80 Jahre Bahnbetriebswerk Kreuzberg/Ahr

Ein bedeutendes technisches Denkmal im Kreis Ahrweiler

Björn GöppI

Im Jahre 1998 wurde das Bahnbetriebswerk in Kreuzberg, in der Eisenbahnersprache kurz „Bw Kreuzberg" genannt, 80 Jahre alt. Seine Entstehung und Geschichte sind eng mit der Wirtschafts-, Sozial- und Verkehrsgeschichte der Eifel verbunden, auch mit ihrer früheren militärischen Bedeutung.

1880 erreichte der überall vorangetriebene Eisenbahnbau die Kreisstadt Ahrweiler, 1887 Altenahr, 1888 erfolgte die Verlängerung dieser eingeleisigen Stichbahn bis Adenau.

An den Endpunkten waren Drehschreiben vorhanden, das sind drehbare Gleisstücke zum Wenden der Dampflokomotiven zur Rückfahrt. Lokomotivschuppen gab es in Ahrweiler und Adenau.

Die Personen- und Güterzüge fuhren viele Jahre an Kreuzberg vorbei. Zwischen den Bahnhöfen Altenahr und Brück (Ahr) wurde erst am 1. Mai 1901 ein einfacher Haltepunkt eröffnet.1)
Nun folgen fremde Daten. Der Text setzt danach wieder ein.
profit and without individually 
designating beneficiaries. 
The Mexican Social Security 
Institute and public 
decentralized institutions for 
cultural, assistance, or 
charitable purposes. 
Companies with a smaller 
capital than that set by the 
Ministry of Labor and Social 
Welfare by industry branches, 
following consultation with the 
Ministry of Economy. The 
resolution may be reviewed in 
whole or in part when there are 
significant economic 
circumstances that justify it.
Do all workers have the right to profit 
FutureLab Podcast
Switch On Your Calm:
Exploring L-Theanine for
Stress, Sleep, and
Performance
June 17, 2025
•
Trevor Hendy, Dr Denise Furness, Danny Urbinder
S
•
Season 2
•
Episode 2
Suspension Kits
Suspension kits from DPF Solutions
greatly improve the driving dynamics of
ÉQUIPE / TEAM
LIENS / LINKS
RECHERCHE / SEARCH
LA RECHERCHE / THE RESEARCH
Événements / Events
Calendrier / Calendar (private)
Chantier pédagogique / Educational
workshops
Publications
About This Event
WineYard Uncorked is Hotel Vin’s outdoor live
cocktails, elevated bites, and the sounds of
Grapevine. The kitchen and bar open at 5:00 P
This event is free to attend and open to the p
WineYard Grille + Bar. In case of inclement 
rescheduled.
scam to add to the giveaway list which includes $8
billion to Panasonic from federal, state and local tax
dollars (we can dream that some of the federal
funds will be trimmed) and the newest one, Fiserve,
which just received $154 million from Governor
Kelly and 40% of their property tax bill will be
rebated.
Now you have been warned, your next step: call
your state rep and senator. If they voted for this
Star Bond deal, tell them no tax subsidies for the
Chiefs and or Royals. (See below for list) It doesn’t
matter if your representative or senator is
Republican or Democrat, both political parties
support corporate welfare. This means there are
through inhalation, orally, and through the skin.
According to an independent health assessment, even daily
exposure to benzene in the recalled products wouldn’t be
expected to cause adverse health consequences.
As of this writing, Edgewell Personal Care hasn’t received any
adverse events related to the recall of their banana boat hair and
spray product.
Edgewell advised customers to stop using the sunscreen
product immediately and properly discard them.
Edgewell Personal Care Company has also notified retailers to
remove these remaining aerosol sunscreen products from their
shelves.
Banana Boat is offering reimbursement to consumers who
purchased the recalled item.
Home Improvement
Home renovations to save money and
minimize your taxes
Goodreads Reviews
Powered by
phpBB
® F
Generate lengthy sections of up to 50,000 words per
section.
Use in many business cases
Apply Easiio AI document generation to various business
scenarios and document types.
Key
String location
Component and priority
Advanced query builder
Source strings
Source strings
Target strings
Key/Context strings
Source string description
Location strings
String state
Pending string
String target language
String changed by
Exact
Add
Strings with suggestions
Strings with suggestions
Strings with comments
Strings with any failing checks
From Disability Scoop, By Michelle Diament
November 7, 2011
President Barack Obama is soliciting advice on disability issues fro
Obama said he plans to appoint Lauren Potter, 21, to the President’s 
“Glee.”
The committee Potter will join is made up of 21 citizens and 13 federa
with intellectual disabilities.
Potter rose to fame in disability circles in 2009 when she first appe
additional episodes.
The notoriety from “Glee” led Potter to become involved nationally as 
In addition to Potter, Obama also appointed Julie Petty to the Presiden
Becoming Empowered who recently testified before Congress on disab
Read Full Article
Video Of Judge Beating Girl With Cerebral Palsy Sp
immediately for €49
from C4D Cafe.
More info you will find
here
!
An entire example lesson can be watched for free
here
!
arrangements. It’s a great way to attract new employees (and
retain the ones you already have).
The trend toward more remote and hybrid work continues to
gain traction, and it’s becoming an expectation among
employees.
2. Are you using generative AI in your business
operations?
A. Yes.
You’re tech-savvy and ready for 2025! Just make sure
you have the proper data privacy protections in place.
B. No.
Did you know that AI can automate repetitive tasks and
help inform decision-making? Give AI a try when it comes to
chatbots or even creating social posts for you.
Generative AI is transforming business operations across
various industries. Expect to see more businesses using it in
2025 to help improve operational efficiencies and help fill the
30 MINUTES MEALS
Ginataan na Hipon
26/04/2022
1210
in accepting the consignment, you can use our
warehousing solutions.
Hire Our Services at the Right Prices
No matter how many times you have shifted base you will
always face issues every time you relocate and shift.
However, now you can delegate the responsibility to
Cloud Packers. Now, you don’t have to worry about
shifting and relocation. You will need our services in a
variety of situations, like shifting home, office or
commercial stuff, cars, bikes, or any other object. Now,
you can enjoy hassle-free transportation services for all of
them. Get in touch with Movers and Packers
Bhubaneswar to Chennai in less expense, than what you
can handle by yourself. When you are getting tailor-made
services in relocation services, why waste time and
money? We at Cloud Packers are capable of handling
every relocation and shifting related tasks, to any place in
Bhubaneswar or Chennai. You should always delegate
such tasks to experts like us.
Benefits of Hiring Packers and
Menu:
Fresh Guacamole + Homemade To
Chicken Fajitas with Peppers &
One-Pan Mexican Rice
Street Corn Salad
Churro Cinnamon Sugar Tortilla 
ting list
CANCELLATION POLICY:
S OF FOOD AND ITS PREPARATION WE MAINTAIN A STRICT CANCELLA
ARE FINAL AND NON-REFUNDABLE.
Streckenausbau aus militärischen Gründen

Eine ganz andere Rolle sollte Kreuzberg für die Eisenbahn übernehmen, als vor dem Ersten Weltkrieg gewaltige Ausbaumaßnahmen für das nach Westen führende Streckennetz beschlossen wurden. Im Rahmen der Militärstrategie wurde die Ahnalbahn von Remagen bis Dümpelfeld zweigleisig ausgebaut und über Ahrdorf nach Lissendorf an die Eifelhauptbahn angebunden, ebenfalls zweigleisig. Nach vierjähriger Bauzeit konnte die Gesamtstrecke am 1. Juli 1912 dem Verkehr übergeben werden.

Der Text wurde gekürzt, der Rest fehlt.